“It might seem racist to say that cancer is different in Black men than it is in other men,” says PCF-funded physician-scientist Kosj Yamoah, M.D., Ph.D., radiation oncologist and cancer epidemiologist at Moffitt Cancer Center in Tampa, Florida. “But that couldn’t be further from the truth: it’s not about race. It’s about subtypes of cancer. It is incorrect to say that you have a different type of cancer because of your skin color; the message is that, in order to treat all men equitably, we have to study all populations.”
What are subtypes? They are specific varieties of a disease – based on differences in mutated genes, or differences in the immune system, or maybe even differences in the microbiome. Each subtype may respond slightly differently to treatments and also to biomarker tests. “We know that the cookie-cutter approach, treating all patients the same, does not work with prostate cancer,” says Yamoah. “So, we need to fine-tune our diagnosis and treatment.” Unfortunately, much of what scientists have learned about prostate cancer has come from studying predominantly white patient populations. “We have not had enough African American participation in studies and in scientific exploration.”

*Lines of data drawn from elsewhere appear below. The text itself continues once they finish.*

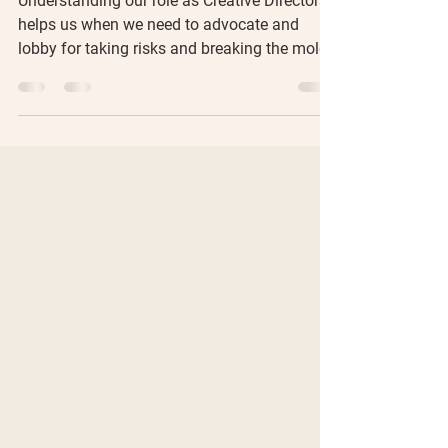
Understanding our role as Creative Directors
helps us when we need to advocate and
lobby for taking risks and breaking the mold.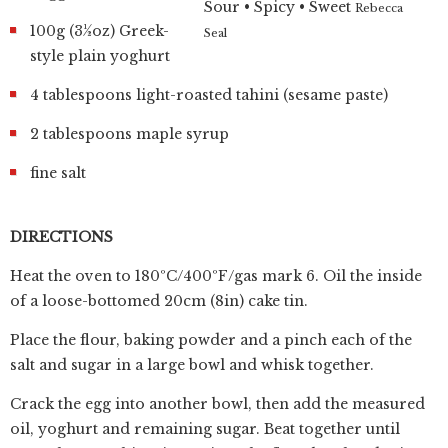
Sour • Spicy • Sweet
Rebecca
100g (3½oz) Greek-
Seal
style plain yoghurt
4 tablespoons light-roasted tahini (sesame paste)
2 tablespoons maple syrup
fine salt
DIRECTIONS
Heat the oven to 180ºC/400ºF/gas mark 6. Oil the inside
of a loose-bottomed 20cm (8in) cake tin.
Place the flour, baking powder and a pinch each of the
salt and sugar in a large bowl and whisk together.
Crack the egg into another bowl, then add the measured
oil, yoghurt and remaining sugar. Beat together until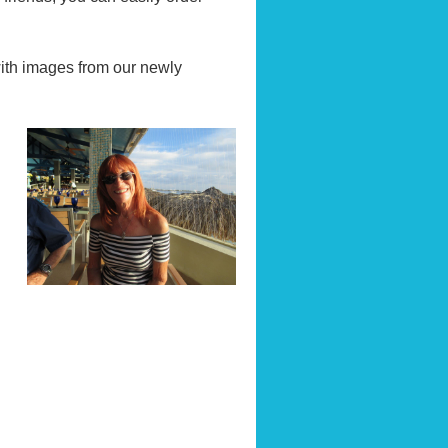
with images from our newly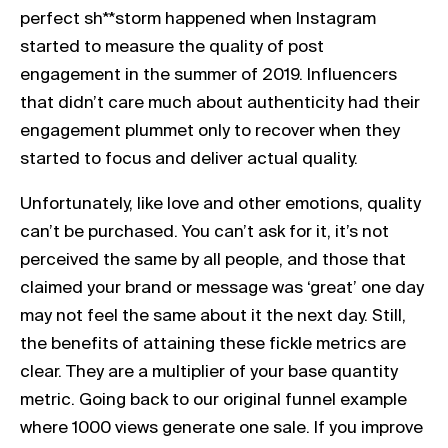
perfect sh**storm happened when Instagram
started to measure the quality of post
engagement in the summer of 2019. Influencers
that didn’t care much about authenticity had their
engagement plummet only to recover when they
started to focus and deliver actual quality.
Unfortunately, like love and other emotions, quality
can’t be purchased. You can’t ask for it, it’s not
perceived the same by all people, and those that
claimed your brand or message was ‘great’ one day
may not feel the same about it the next day. Still,
the benefits of attaining these fickle metrics are
clear. They are a multiplier of your base quantity
metric. Going back to our original funnel example
where 1000 views generate one sale. If you improve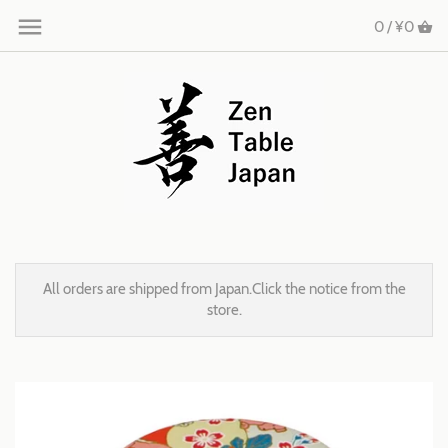
0 /
¥0
All orders are shipped from Japan.Click the notice from the
store.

How can you help change this? “Get involved in research. Become active participants in discoveries for treating prostate cancer.” Particularly, different biomarkers may work better in Black men. “Whether it’s helping to determine the polygenic risk score – are you at risk, or do you have a family member at risk – or whether it’s helping to find out through biomarker discovery what subtype of prostate cancer you have, and how best to treat that, we could really use your help.” Many academic medical centers have “biobanks,” collections of patients’ blood, biopsy and tissue samples that can be used for research. If your doctor asks you to participate, consider saying yes.
Consider the case of Ashkenazi Jewish women, descendants of a very small group of about 350 people who lived in Eastern Europe about 700 years ago. Around one in 40 people with Ashkenazi Jewish ancestry has a mutation in the BRCA gene, which is linked to breast and ovarian cancer, and also other cancers, including prostate cancer. “Through studying a sub-population, we discovered that gene,” says Yamoah. But the implications of this gene are widespread: “Recently, BRCA mutations have been linked to triple-negative breast cancer, which is more predominant among African women. If we hadn’t studied it in the Ashkenazi population, we never would have identified it. Now it has become a biomarker,” and scientists have identified a class of drugs – PARP inhibitors – that work well in cancers with this genetic mutation, including prostate cancer. “It is no different from studying Black men. What we learn from identifying subtypes is going to benefit the globe.”
“It is true that systemic racism is a major cause for why many Black men die of prostate cancer,” says Yamoah, “and this needs to be addressed if we are going to fully eliminate the disparities in health outcomes in minority populations, regardless of the type of disease. That said, he adds, “it’s also very important to realize that each of us has a certain predisposition to disease. For example, some people smoke for 30 years and never get lung cancer. Others smoke for 10 years and get it. We all have a different threshold, based on our genetic predisposition.” Prostate cancer develops because a gene is mutated, “regardless of how it occurred,” whether through decades of eating a bad diet (environmental factors), or through inheriting a bad gene (direct genetic predisposition), or just bad luck.
“Some scientists might get put off by discussing biology when talking about prostate cancer disparities, warning that this might ascribe fault to the black skin for poor outcomes in prostate cancer. This is a real issue that must upset all of us who care about the problem. Patient advocates are beginning to caution against this misrepresentation, because it could result in a disguised form of discrimination, that patients are being judged based on the color of their skin,” says Yamoah. “The message is not treating you different; it’s treating you right.”
The idea of “one size fits all” medicine sounds nice and egalitarian, but in reality, one size does not fit all. Take, for example, tattoos used in radiation oncology to help pinpoint the areas of treatment. “We had some patients come through, and the technicians called me into the clinic and said, ‘We can’t find the spot; we can’t tell where the tattoo is.’ I said, ‘That’s because the ink in these localization tattoos was developed for the lighter skin and not for the darker skin!” Yamoah found a company that has developed fluorescent tattoos (which show up on any skin color), to be available for his patients with dark skin. “We have made a lot of our discoveries in prostate cancer only looking at one patient population,” but that is changing. “We are now in an era of moving towards more personalized care, regardless of race.”
Another way you can help is to become an advocate. “If you are a Black man and you don’t have prostate cancer, you can still have a voice. You have a sphere of influence; use your influence to encourage others to take heed,” to get tested starting at age 40, and to get prompt treatment from the best doctors you can find. “If you’ve had prostate cancer and you’re a survivor, please be an advocate. We need your voice. Whether you have it or whether you don’t, please help change prostate cancer for this population!”